Mesmo a auto-estima muitas vezes sucumbe no trabalho com a "colega" tecnologia. Segundo Leithauser, as dúvidas a respeito do que de fato aconntece dentro de um computador podem causar reações de alienação. E, não raro, a impressão de completa incapacidade para lidar com tecnologia acomete até os mais capazes. Embora com menos freqüência, o computador também proporciona momentos de poder e triunfo - quando a instalação de um novo software funciona de primeira ou o trabalho em rede segue sem nenhum percalço, por exemplo.

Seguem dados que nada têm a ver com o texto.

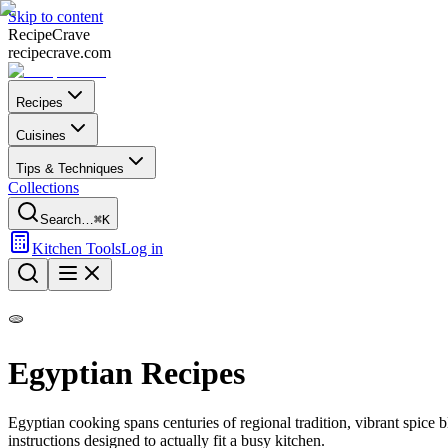
Skip to content
Recipe
Crave
recipecrave.com
Recipes
Cuisines
Tips & Techniques
Collections
Search…
⌘K
Kitchen Tools
Log in
🫓
Egyptian
Recipes
Egyptian
cooking spans centuries of regional tradition, vibrant spice
instructions designed to actually fit a busy kitchen.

Segundo a Sociedade Brasileira de Teletrabalho e Teleatividades (Sobratt), cerca de 4,5 milhões de brasileiros trabalham em casa. E, por ano, esse número aumenta em torno de 20%. Entre essas pessoas estão prestadores de serviço, empreendedores e até funcionários contratados. Para reduzir custos, cada vez mais empresas preferem que, dependendo da atividade que exercem, os funcionários trabalhem parte do tempo em casa. Entusiasmados com a tranqüilidade que isso pode trazer ou na intenção de conciliar melhor a vida familiar e a profissional, muitos aplaudem a idéia.
Trabalhar amparado na tecnologia - mas não atrelado a um espaço físico específico - significa para muitos a posssibilidade de rotina mais flexível. Para pesquisadores como o sociólogo Frank Kleemann, da Universidade Técnica de Chemnitz Kleemann, porém, esse modelo não significa, necessariamente, melhor qualidade de vida. Pelo contrário: em alguns casos pode implicar uma série de problemas como isolamento, dificuldade de se organizar e sobrecarga de atividades. Afinal, quando o escritório fica a poucos passos da sala de jantar ou do quarto pode ser difícil para alguns encerrar o expediente e evitar fazer "horas extras" em horários em que, em outras circunstâncias, estariam longe da empresa.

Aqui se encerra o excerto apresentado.